The contribution of different adsorption processes to soil organic matter (SOM) stabilization and the consequences of the intensification of land use on the adsorption of SOM are not yet fully understood. Therefore, this study aimed to explore the adsorption of dissolved organic carbon (DOC) in soils as well as desorption of organic carbon (OC) caused by phosphate addition. We conducted desorption and sorption experiments with DOC, phosphate (Na₂HPO₄), and chloride (KCl) in topsoil and subsoil samples from a Ferralsol, an Andosol, and a Podzol. Furthermore, we quantified the size of DOC by size-exclusion chromatography.

We found that phosphate addition caused a strong increase in the DOC concentration in all soils. The DOC concentration was elevated by up to a factor of 4.5 compared to a control (water only) within five minutes after phosphate addition and kept increasing further with time, particularly in the Ferralsol. After 10 days, the DOC concentrations in the P addition treatment were between 5.5 and 18.0 times higher than in the control treatment. In contrast, chloride addition did not lead to increased DOC concentrations compared to the control (water only). Phosphate addition led mostly to desorption of organic matter of medium molecular size (10–100 and 100–1000 kDa) in the Ferralsol and the Andosol and of large molecular size (>1000 kDa) in the Podzol. In contrast, potassium chloride addition shifted the size distribution of DOC in the soil solution towards small compounds (<10 kDa), likely because KCl addition affected the aggregation of DOC compounds, in contrast to Na₂HPO₄ addition. Furthermore, phosphate addition also decreased subsequent sorption of DOC in the Ferralsol and the Andosol by a factor of up to 2.9 and 2.1, respectively.

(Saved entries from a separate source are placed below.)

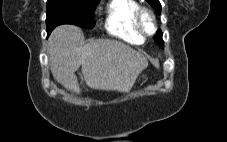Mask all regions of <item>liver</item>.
<instances>
[{
  "label": "liver",
  "mask_w": 227,
  "mask_h": 142,
  "mask_svg": "<svg viewBox=\"0 0 227 142\" xmlns=\"http://www.w3.org/2000/svg\"><path fill=\"white\" fill-rule=\"evenodd\" d=\"M83 33L73 25L56 27L48 39L50 69L66 89L80 93L75 72L82 68L86 84L96 90L128 92L148 61L130 46L111 39L82 44Z\"/></svg>",
  "instance_id": "liver-1"
}]
</instances>
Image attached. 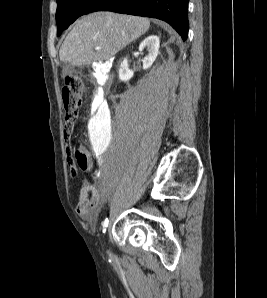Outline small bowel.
Wrapping results in <instances>:
<instances>
[{
  "label": "small bowel",
  "mask_w": 267,
  "mask_h": 298,
  "mask_svg": "<svg viewBox=\"0 0 267 298\" xmlns=\"http://www.w3.org/2000/svg\"><path fill=\"white\" fill-rule=\"evenodd\" d=\"M65 139H69L65 137ZM110 192L100 193L91 185H84L80 189L79 201L76 207L77 213L82 219L94 223L97 219V212L101 206L110 198Z\"/></svg>",
  "instance_id": "1"
}]
</instances>
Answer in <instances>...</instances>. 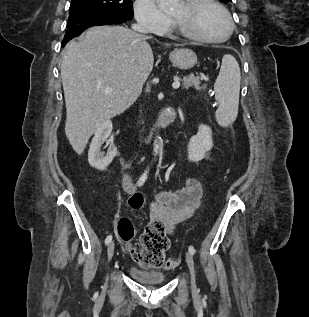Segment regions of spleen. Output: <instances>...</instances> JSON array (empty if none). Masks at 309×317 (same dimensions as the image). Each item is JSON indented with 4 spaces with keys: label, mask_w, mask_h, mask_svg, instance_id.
I'll return each instance as SVG.
<instances>
[{
    "label": "spleen",
    "mask_w": 309,
    "mask_h": 317,
    "mask_svg": "<svg viewBox=\"0 0 309 317\" xmlns=\"http://www.w3.org/2000/svg\"><path fill=\"white\" fill-rule=\"evenodd\" d=\"M241 73L236 59L226 54L214 84L215 98L219 103L216 120L221 126L232 124L238 114Z\"/></svg>",
    "instance_id": "3e777b00"
}]
</instances>
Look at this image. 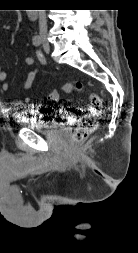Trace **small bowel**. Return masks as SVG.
I'll return each instance as SVG.
<instances>
[{"label":"small bowel","mask_w":138,"mask_h":253,"mask_svg":"<svg viewBox=\"0 0 138 253\" xmlns=\"http://www.w3.org/2000/svg\"><path fill=\"white\" fill-rule=\"evenodd\" d=\"M25 63L27 65H33L34 59L32 57H26ZM38 73H39L38 69H33L28 73L27 78L23 84V89L25 91L29 90L33 86L35 80L37 79ZM0 83L4 91L9 90V84L7 82V74L5 71L2 70L1 67H0ZM29 103H30L29 97H23L22 99L16 101L14 105L16 107H22L28 105Z\"/></svg>","instance_id":"obj_1"}]
</instances>
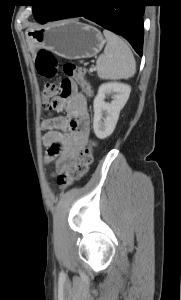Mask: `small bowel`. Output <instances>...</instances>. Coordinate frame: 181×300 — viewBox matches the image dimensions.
Listing matches in <instances>:
<instances>
[{
  "label": "small bowel",
  "instance_id": "small-bowel-1",
  "mask_svg": "<svg viewBox=\"0 0 181 300\" xmlns=\"http://www.w3.org/2000/svg\"><path fill=\"white\" fill-rule=\"evenodd\" d=\"M62 92L54 97V111L65 113L44 122L48 129L44 137L47 148L46 162H54L56 172H61L75 162L89 135V114L85 97L78 92L74 82L65 80Z\"/></svg>",
  "mask_w": 181,
  "mask_h": 300
}]
</instances>
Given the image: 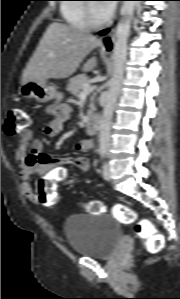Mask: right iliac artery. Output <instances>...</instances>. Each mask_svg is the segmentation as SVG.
<instances>
[{"label":"right iliac artery","mask_w":180,"mask_h":299,"mask_svg":"<svg viewBox=\"0 0 180 299\" xmlns=\"http://www.w3.org/2000/svg\"><path fill=\"white\" fill-rule=\"evenodd\" d=\"M105 154H106V151H105V150H102V151H101V157H102V159H104Z\"/></svg>","instance_id":"obj_1"}]
</instances>
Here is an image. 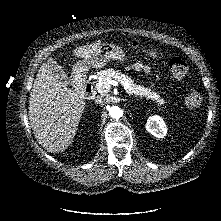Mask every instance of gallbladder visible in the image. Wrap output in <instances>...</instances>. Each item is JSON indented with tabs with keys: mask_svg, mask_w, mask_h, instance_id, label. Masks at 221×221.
Here are the masks:
<instances>
[{
	"mask_svg": "<svg viewBox=\"0 0 221 221\" xmlns=\"http://www.w3.org/2000/svg\"><path fill=\"white\" fill-rule=\"evenodd\" d=\"M50 68L52 69L54 74L56 76H58V80L61 83L66 84V85L70 84V80H69L68 76L64 73L62 68L57 63H51L50 64Z\"/></svg>",
	"mask_w": 221,
	"mask_h": 221,
	"instance_id": "1",
	"label": "gallbladder"
}]
</instances>
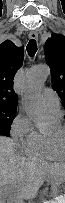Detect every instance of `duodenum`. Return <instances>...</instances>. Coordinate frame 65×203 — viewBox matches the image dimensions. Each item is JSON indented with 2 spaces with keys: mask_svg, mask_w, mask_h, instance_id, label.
I'll return each instance as SVG.
<instances>
[{
  "mask_svg": "<svg viewBox=\"0 0 65 203\" xmlns=\"http://www.w3.org/2000/svg\"><path fill=\"white\" fill-rule=\"evenodd\" d=\"M44 203H51L50 201H46V202H44Z\"/></svg>",
  "mask_w": 65,
  "mask_h": 203,
  "instance_id": "duodenum-1",
  "label": "duodenum"
}]
</instances>
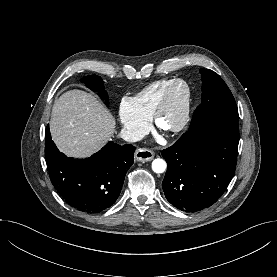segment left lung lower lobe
Returning <instances> with one entry per match:
<instances>
[{
	"label": "left lung lower lobe",
	"instance_id": "1",
	"mask_svg": "<svg viewBox=\"0 0 277 277\" xmlns=\"http://www.w3.org/2000/svg\"><path fill=\"white\" fill-rule=\"evenodd\" d=\"M238 143L236 122L211 120L188 129L162 150L168 164L162 182L167 200L189 213L211 206L234 175Z\"/></svg>",
	"mask_w": 277,
	"mask_h": 277
}]
</instances>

Our results have far-reaching implications because they show that phosphate addition can lead to desorption, and thus to destabilization of SOM, particularly in Ferralsols, and can also prevent further sorption of organic matter in soils. Our study provides a mechanistic explanation of why phosphate addition can decrease soil organic carbon sequestration and stabilization. This mechanism should be considered in the analysis of land-use and tillage effects on SOM sequestration in the future. Furthermore, our study indicates that also medium and large molecular size organic matter is stabilized through adsorption in soils.

不同吸附过程对土壤有机质 (SOM) 稳定的贡献以及土地利用集约化对 SOM 吸附的影响尚不完全清楚。因此，本研究旨在探讨土壤中溶解有机碳（DOC）的吸附以及磷酸盐添加引起的有机碳（OC）的解吸。我们对来自 Ferralsol、Andosol 和 Podzol 的表土和底土样品中的DOC、磷酸盐 (Na ₂ HPO ₄ ) 和氯化物 (KCl)进行了解吸和吸附实验。此外，我们通过尺寸排阻色谱法量化了 DOC 的尺寸。

我们发现磷酸盐的添加导致所有土壤中 DOC 浓度的强烈增加。在添加磷酸盐后 5 分钟内，与对照（仅水）相比，DOC 浓度升高了 4.5 倍，并且随时间进一步增加，尤其是在 Ferralsol 中。10 天后，磷添加处理中的 DOC 浓度比对照处理高 5.5 至 18.0 倍。相比之下，与对照（仅水）相比，添加氯化物不会导致 DOC 浓度增加。添加磷酸盐主要导致 Ferralsol 和 Andosol 中中等分子大小（10-100 和 100-1000 kDa）和 Podzol 中大分子大小（>1000 kDa）的有机物解吸。相比之下，₂ HPO ₄添加。此外，磷酸盐的添加还降低了 Feralsol 和 Andosol 中 DOC 的后续吸附，分别高达 2.9 和 2.1 倍。

我们的结果具有深远的意义，因为它们表明添加磷酸盐会导致解吸，从而导致 SOM 的不稳定，特别是在铁盐中，并且还可以防止土壤中有机物质的进一步吸附。我们的研究提供了为什么添加磷酸盐可以减少土壤有机碳固存和稳定的机制解释。未来在分析土地利用和耕作对 SOM 封存的影响时应考虑这种机制。此外，我们的研究表明，中等和大分子大小的有机物质也通过土壤中的吸附而稳定。